Desde então os Ghermezian buscam uma nova tacada histórica no setor dos shoppings, construindo seu definitivo Fantasyland, como há anos definiam seu ideal de centro comercial, até que a Disney levou à empresa à Justiça pelo uso do nome. Tentaram e não conseguiram, por exemplo, nas Cataratas do Niágara e em Las Vegas. E voltaram à carga com Nova Jersey, que abraçou a proposta dos Ghermezian para receber uma injeção de ânimo depois de um crash de 2008 que deixou o Estado em frangalhos.

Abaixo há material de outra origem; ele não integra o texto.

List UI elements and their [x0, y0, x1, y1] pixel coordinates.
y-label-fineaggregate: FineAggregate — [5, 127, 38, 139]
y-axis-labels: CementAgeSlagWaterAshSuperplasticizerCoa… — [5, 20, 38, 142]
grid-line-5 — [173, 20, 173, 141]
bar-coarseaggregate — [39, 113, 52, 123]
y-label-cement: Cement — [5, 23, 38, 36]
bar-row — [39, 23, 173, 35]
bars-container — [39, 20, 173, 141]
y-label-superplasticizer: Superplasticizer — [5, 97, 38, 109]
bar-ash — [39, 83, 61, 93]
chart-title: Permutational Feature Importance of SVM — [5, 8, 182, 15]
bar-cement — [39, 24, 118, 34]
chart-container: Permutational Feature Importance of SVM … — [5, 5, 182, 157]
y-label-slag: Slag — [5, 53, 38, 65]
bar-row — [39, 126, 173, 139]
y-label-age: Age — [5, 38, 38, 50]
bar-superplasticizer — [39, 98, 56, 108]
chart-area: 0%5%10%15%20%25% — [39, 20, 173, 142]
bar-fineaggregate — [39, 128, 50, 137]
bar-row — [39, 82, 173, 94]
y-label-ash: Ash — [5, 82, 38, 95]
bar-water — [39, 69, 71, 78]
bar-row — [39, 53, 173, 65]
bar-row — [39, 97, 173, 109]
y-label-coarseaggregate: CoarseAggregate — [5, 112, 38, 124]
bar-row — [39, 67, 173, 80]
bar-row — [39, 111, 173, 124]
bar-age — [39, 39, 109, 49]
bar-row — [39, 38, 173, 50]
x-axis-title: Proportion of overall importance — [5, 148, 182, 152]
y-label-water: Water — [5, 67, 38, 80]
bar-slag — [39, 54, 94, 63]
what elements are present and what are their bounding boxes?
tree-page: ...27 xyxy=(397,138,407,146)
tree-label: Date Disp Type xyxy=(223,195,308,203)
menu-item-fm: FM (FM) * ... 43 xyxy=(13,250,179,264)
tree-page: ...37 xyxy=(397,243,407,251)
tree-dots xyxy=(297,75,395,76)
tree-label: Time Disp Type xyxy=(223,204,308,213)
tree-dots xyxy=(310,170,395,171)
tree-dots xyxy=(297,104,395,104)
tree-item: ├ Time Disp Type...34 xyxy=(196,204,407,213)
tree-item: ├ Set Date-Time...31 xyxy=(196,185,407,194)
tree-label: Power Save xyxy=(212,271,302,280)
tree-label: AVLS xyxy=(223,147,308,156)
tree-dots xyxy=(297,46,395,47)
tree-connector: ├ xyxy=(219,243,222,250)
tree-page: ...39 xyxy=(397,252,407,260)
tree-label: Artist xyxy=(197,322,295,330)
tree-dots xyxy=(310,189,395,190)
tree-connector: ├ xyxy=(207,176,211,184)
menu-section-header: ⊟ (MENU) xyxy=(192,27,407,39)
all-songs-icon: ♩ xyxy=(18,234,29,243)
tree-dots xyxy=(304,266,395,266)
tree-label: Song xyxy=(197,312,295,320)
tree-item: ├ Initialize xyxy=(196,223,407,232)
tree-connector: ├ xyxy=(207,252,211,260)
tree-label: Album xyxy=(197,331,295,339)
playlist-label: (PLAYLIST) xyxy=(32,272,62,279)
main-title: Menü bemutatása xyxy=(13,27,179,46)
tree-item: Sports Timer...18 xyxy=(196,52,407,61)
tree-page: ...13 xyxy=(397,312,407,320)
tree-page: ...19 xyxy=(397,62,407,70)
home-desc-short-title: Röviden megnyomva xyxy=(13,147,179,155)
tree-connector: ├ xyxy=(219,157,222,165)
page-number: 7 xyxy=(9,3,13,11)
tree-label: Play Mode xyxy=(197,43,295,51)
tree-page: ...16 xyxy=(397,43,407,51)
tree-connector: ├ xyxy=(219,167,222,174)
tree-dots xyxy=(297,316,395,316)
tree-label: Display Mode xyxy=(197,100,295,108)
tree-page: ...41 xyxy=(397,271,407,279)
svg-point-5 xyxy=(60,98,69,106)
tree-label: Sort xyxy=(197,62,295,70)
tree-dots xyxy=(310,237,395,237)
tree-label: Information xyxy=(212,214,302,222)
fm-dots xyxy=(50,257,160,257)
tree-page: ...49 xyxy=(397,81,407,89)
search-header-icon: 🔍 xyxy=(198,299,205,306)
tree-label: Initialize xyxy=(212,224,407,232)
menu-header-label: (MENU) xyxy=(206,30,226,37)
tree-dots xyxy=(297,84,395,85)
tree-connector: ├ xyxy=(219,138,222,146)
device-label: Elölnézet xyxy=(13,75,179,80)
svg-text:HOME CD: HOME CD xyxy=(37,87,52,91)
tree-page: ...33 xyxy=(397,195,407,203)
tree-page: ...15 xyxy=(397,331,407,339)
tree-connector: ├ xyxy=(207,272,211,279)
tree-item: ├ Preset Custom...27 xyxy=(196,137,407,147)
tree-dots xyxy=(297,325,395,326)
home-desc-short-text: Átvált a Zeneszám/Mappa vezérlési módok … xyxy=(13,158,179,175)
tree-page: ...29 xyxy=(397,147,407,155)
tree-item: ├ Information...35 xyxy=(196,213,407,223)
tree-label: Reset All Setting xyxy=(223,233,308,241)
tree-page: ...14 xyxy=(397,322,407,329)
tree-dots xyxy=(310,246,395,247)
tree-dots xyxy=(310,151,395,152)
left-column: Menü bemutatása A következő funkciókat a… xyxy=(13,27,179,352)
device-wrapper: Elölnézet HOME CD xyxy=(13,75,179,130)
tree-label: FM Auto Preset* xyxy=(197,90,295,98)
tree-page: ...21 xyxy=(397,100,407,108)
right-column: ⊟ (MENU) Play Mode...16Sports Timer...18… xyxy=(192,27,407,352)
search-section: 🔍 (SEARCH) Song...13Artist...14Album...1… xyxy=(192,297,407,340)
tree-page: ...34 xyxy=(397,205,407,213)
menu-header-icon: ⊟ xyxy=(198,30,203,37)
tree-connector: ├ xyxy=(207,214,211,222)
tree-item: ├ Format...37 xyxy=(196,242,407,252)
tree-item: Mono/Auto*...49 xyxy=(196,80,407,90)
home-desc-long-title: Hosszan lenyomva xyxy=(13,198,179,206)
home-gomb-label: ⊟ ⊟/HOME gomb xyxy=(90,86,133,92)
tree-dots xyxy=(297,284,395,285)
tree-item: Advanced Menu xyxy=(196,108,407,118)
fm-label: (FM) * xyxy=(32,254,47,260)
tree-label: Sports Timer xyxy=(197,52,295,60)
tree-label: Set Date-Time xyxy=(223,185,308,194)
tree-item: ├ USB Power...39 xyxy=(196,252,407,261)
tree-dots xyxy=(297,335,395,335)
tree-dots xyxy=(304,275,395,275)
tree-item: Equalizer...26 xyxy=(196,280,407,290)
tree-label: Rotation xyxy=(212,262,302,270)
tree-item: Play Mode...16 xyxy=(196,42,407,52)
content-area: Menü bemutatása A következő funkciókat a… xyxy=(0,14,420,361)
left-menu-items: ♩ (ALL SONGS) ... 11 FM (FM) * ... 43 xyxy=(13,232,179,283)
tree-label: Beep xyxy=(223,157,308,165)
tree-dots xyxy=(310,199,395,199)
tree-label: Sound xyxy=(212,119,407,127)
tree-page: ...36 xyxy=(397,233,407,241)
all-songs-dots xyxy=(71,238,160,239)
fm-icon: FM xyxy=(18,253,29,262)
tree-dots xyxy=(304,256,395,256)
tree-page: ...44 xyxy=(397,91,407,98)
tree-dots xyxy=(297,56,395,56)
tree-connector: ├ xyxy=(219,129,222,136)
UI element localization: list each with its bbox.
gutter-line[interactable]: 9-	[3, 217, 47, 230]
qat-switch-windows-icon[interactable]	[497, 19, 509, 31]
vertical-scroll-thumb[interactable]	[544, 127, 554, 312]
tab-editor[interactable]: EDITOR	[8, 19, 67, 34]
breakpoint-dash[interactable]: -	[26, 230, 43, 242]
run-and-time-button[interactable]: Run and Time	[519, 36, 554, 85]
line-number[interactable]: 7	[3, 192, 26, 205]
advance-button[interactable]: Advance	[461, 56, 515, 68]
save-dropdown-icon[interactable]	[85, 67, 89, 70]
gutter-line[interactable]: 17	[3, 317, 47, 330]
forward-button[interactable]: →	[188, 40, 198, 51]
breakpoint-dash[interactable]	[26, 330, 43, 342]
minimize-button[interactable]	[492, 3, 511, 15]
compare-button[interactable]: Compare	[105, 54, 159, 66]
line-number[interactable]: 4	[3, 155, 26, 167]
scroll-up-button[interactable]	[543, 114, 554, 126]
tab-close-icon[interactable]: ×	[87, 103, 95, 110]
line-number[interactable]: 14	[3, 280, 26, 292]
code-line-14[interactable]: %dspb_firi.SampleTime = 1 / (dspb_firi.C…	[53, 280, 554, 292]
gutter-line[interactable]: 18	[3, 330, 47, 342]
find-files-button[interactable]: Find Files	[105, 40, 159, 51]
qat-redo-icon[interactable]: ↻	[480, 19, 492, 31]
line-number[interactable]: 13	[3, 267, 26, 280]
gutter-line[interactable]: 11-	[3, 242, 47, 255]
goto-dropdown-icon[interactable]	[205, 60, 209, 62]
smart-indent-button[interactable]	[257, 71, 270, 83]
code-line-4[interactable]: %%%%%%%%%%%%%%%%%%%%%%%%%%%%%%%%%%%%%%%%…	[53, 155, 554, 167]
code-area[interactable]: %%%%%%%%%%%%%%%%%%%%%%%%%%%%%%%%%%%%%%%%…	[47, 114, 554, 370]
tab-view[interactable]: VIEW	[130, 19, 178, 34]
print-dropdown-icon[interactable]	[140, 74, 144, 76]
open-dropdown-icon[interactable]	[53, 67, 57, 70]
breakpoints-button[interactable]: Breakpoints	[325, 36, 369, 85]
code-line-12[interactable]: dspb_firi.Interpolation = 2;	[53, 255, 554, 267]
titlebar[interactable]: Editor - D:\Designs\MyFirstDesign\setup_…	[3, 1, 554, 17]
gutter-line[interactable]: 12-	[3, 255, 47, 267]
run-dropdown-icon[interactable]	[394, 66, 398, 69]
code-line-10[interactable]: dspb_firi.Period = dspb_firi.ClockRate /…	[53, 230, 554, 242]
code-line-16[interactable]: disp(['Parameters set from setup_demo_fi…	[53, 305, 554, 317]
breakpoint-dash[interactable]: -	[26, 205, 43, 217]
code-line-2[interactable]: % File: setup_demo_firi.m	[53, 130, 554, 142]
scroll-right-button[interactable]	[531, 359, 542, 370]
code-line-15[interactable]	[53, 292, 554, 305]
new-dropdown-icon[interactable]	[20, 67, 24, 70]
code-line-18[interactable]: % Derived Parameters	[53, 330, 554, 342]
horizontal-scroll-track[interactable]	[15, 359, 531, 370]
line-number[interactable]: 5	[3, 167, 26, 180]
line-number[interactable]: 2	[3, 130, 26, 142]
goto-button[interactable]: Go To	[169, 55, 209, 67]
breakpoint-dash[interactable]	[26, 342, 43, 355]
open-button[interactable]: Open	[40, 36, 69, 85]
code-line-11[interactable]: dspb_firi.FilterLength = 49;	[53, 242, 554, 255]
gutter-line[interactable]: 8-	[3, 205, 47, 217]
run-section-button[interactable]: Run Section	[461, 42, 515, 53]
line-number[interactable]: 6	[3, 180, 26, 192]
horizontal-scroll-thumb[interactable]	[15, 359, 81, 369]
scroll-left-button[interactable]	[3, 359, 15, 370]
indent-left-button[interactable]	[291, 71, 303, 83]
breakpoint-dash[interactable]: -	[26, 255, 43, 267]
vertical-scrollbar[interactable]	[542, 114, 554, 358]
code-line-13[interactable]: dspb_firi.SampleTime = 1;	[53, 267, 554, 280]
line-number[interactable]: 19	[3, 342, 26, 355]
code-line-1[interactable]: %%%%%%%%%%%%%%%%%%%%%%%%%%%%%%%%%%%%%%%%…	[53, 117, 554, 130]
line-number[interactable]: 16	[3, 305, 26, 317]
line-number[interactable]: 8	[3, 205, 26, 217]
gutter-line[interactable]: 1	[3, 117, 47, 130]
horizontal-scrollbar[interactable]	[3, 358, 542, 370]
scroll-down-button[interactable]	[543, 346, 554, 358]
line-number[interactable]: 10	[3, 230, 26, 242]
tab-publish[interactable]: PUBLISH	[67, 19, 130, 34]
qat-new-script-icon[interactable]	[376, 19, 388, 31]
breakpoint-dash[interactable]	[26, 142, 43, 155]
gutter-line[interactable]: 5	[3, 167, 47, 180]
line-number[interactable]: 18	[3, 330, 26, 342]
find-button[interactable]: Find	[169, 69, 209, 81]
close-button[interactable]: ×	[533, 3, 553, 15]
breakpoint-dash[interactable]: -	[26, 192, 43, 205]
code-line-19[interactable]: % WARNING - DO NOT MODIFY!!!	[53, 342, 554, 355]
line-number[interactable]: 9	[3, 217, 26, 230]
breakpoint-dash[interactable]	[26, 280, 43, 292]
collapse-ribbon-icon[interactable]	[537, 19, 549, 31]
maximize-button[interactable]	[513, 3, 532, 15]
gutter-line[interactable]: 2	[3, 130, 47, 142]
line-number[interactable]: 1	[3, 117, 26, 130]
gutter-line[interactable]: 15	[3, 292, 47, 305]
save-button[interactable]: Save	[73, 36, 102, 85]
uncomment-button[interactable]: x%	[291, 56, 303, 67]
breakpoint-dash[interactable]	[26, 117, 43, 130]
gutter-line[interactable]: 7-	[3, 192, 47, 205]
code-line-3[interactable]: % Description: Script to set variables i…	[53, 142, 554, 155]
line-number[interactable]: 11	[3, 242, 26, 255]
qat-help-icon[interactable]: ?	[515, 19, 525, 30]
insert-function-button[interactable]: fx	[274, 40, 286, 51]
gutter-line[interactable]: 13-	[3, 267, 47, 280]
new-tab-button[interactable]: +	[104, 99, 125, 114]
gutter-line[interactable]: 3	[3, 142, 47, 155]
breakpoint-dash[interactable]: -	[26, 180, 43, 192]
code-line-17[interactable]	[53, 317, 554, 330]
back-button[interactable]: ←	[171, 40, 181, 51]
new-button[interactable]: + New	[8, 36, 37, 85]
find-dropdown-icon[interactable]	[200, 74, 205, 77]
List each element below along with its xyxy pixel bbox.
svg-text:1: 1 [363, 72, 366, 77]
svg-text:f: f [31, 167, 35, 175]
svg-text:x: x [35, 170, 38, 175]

O projeto vai adiante, mas seus críticos dizem que os 200 milhões de dólares públicos orçados inicialmente já quintuplicaram. A suspeita de que os Ghermezian são hábeis ordenhadores de recursos públicos também paira sobre a operação de Miami. Eles, por sua vez, dizem que realizarão o projeto e prometem mais de 30 milhões de visitantes anuais, 10 milhões a mais que o mundialmente conhecido Magic Kingdom de Disney (Orlando), cerca de quatro horas de carro ao norte.
Os Ghermezian afirmam que seu modelo de lojas e suntuosas atrações é a única via de sobrevivência para as grandes superfícies comerciais na era digital. Serão os “shoppings suprarregionais” ou “centros de estilo de vida”, como os chamam, um novo hábitat de consumo e vida que os estudiosos dos EUA já dão como estabelecido. “Os shoppings já não são só lugares para comprar, e projetos como este também pretendem ir além do parque temático”, responde, por e-mail, David Smiley, professor de Urbanismo da Universidade de Columbia. “Estas propostas se aproximam estranhamente de utopias passadas, mistura de fantasia e pesadelo, de arquitetos, planejadores, filósofos, freaks, excêntricos, pesquisadores, reis e oligarcas. É o sonho de um único espaço que abranja toda a vida social com a inteira cooperação dos indivíduos.”